[Dataset records]
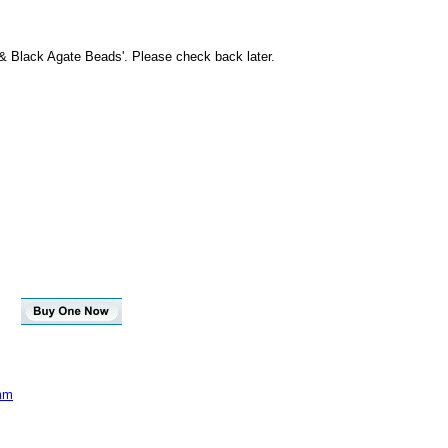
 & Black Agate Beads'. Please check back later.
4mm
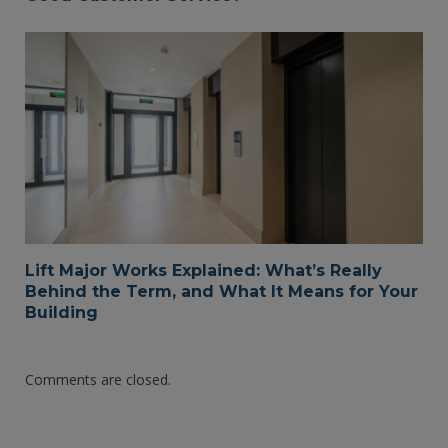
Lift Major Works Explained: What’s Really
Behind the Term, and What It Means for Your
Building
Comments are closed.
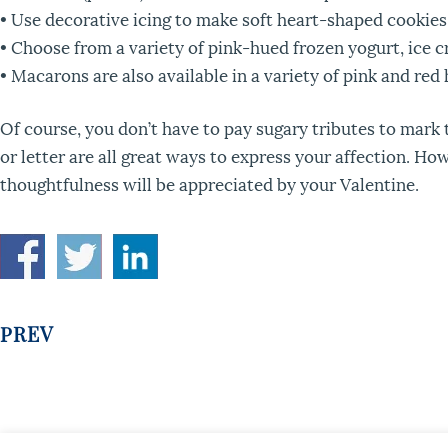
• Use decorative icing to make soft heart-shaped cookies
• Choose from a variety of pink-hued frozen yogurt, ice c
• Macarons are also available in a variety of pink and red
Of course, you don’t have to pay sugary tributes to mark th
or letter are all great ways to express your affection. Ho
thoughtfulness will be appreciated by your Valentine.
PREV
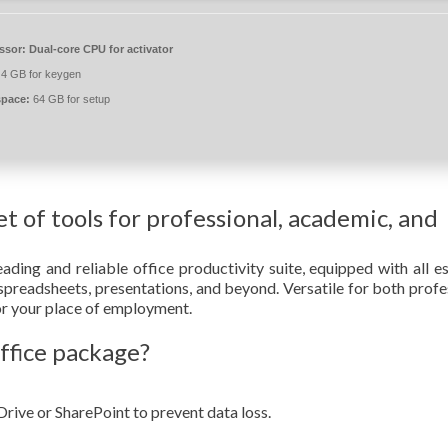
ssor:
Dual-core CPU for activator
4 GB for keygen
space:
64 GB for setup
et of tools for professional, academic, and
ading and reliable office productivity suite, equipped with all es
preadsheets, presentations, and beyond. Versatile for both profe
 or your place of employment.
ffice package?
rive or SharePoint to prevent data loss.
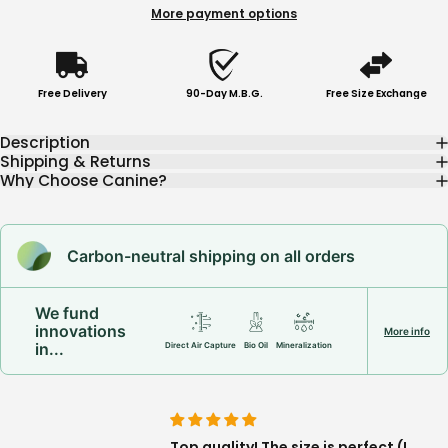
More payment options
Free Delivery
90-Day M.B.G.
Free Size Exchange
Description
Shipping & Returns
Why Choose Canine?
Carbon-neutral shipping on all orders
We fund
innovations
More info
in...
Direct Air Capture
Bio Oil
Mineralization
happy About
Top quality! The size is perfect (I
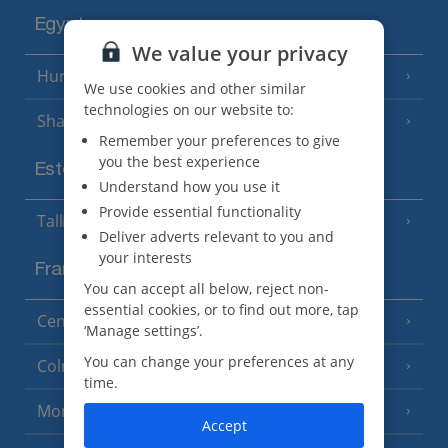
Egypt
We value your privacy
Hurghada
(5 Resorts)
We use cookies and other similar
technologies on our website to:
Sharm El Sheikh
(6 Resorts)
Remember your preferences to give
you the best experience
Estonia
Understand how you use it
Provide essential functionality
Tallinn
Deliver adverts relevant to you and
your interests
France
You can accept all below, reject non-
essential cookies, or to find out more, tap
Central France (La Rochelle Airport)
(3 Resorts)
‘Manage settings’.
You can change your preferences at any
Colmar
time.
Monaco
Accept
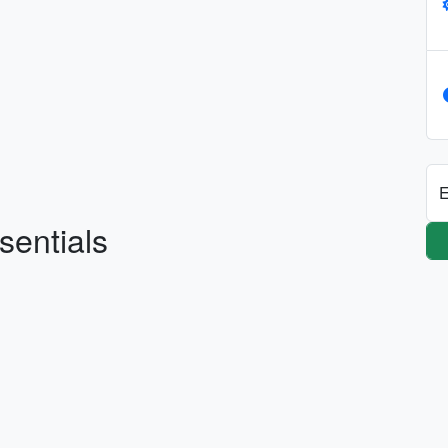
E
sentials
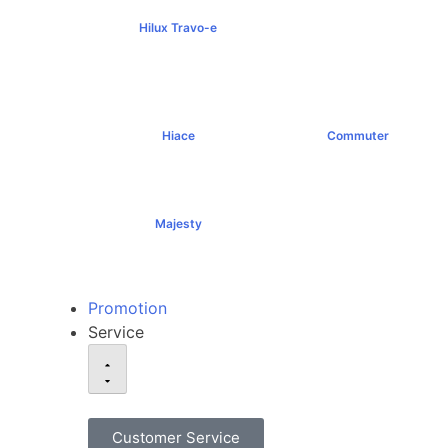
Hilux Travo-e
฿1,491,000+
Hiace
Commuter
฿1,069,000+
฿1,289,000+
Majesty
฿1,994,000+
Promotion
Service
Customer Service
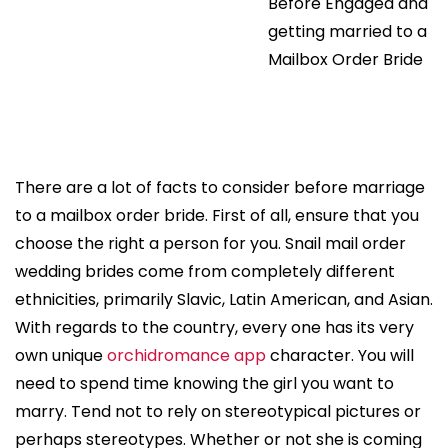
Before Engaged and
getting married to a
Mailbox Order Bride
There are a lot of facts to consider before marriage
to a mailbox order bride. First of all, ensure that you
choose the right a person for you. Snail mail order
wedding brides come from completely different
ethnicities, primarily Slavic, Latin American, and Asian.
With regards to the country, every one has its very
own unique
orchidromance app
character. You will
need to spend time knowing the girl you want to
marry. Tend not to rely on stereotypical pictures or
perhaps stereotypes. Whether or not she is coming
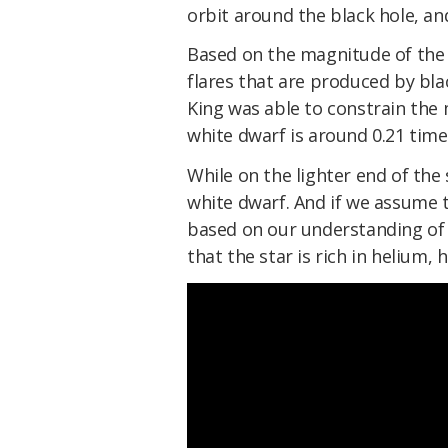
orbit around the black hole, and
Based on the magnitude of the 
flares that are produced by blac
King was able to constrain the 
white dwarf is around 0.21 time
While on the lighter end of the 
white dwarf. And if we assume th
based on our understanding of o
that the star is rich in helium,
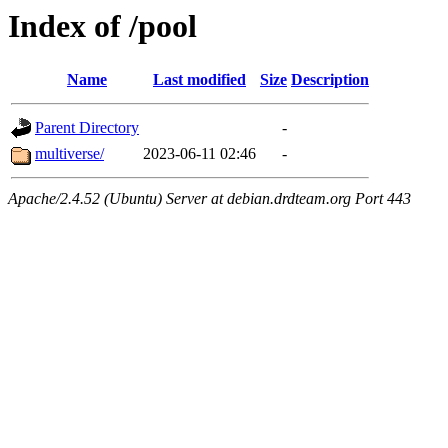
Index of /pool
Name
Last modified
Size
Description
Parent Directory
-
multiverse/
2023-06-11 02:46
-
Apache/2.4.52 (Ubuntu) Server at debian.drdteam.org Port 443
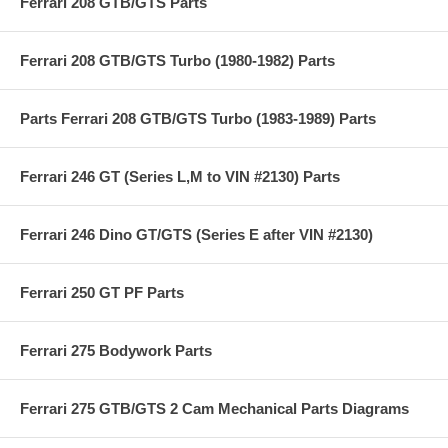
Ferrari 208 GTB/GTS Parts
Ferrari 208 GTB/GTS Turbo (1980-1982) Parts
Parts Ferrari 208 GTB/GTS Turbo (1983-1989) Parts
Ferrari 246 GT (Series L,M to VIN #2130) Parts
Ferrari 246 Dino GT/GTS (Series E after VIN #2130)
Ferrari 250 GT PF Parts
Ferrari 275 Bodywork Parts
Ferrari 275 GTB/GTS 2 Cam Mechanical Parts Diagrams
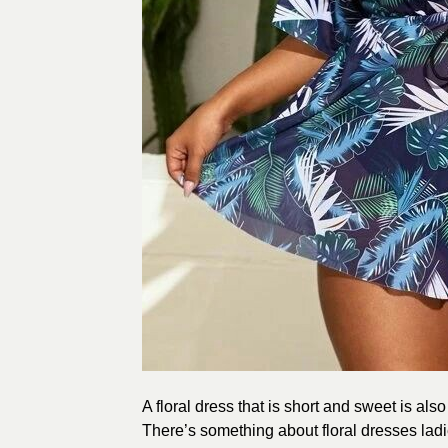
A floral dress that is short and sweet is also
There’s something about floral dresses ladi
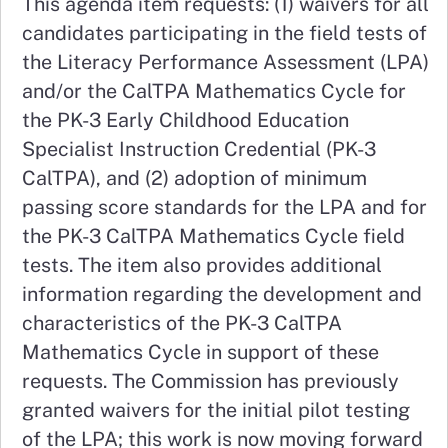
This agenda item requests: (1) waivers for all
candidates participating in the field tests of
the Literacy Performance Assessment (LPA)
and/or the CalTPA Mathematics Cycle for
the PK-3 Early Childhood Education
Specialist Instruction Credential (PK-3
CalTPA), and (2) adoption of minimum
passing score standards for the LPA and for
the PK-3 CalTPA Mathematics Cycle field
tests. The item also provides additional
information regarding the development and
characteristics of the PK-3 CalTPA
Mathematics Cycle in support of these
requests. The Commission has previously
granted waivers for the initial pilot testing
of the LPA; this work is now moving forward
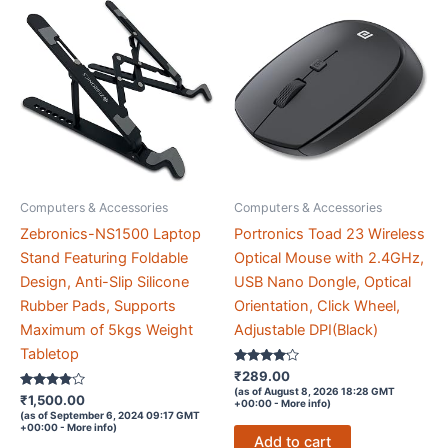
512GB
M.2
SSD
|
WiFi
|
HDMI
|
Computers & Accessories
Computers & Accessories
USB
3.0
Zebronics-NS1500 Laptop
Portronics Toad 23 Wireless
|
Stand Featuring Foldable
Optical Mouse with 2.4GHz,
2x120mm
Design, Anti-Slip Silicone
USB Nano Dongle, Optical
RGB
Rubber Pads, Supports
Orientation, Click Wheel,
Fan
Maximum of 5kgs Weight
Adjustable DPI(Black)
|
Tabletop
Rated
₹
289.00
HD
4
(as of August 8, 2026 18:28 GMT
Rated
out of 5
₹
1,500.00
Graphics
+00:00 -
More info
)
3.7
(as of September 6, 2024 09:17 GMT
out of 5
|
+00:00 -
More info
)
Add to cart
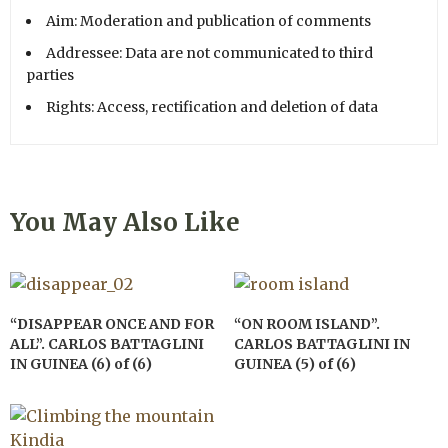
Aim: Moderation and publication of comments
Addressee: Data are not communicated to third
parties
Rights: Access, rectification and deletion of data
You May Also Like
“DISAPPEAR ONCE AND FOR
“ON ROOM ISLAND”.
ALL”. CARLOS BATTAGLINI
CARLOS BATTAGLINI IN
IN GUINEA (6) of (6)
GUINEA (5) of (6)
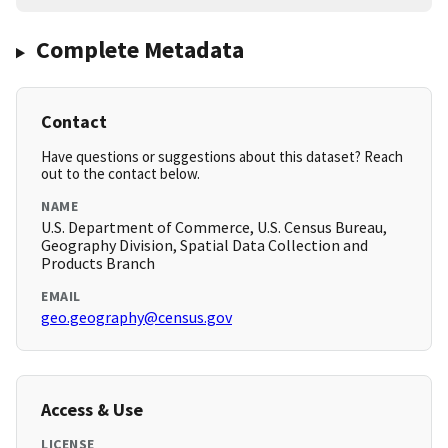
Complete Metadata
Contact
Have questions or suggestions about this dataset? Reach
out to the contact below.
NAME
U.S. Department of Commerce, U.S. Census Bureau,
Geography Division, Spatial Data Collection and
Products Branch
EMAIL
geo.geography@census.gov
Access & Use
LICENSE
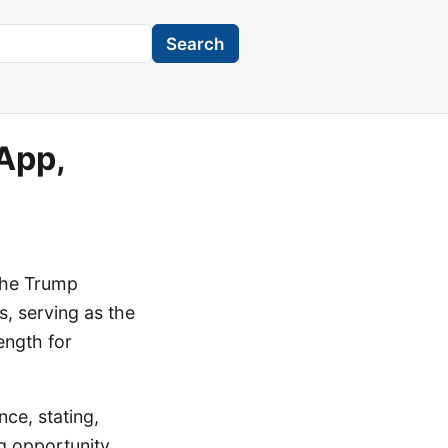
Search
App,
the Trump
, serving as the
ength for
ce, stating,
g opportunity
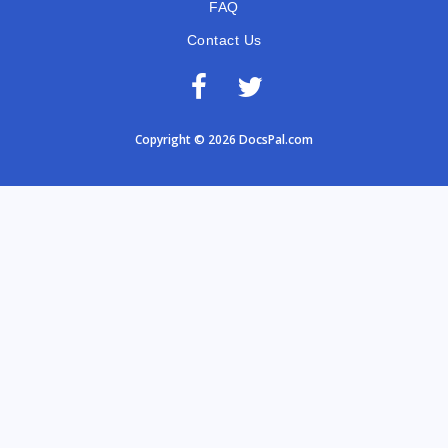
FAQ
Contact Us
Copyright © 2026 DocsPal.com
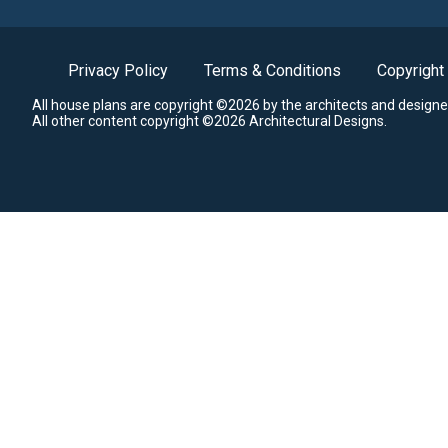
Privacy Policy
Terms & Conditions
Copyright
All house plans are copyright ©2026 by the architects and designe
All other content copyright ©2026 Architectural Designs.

WHAT NEEDS TO BE DONE:
Above are entries with pictures among them. Write out exactly the lines from the one containing "essential cookies, or to find out more, tap" through the one containing "Ferrari 208 GTB/GTS Parts", ends included, and leave those pictures out.

SOLUTION:
essential cookies, or to find out more, tap
Central France (La Rochelle Airport)
(3 Resorts)
‘Manage settings’.
You can change your preferences at any
Colmar
time.
Monaco
Accept
E
sentials
Hilux Travo-e
฿1,491,000+
Hiace
Commuter
฿1,069,000+
฿1,289,000+
Majesty
฿1,994,000+
Promotion
Service
Customer Service
Before Engaged and
getting married to a
Mailbox Order Bride
There are a lot of facts to consider before marriage
to a mailbox order bride. First of all, ensure that you
choose the right a person for you. Snail mail order
wedding brides come from completely different
ethnicities, primarily Slavic, Latin American, and Asian.
With regards to the country, every one has its very
own unique
orchidromance app
character. You will
need to spend time knowing the girl you want to
marry. Tend not to rely on stereotypical pictures or
perhaps stereotypes. Whether or not she is coming
orbit around the black hole, and
Based on the magnitude of the 
flares that are produced by blac
King was able to constrain the 
white dwarf is around 0.21 time
While on the lighter end of the 
white dwarf. And if we assume th
based on our understanding of o
that the star is rich in helium,
Index of /pool
Name
Last modified
Size
Description
Parent Directory
-
multiverse/
2023-06-11 02:46
-
Apache/2.4.52 (Ubuntu) Server at debian.drdteam.org Port 443
Ferrari 208 GTB/GTS Parts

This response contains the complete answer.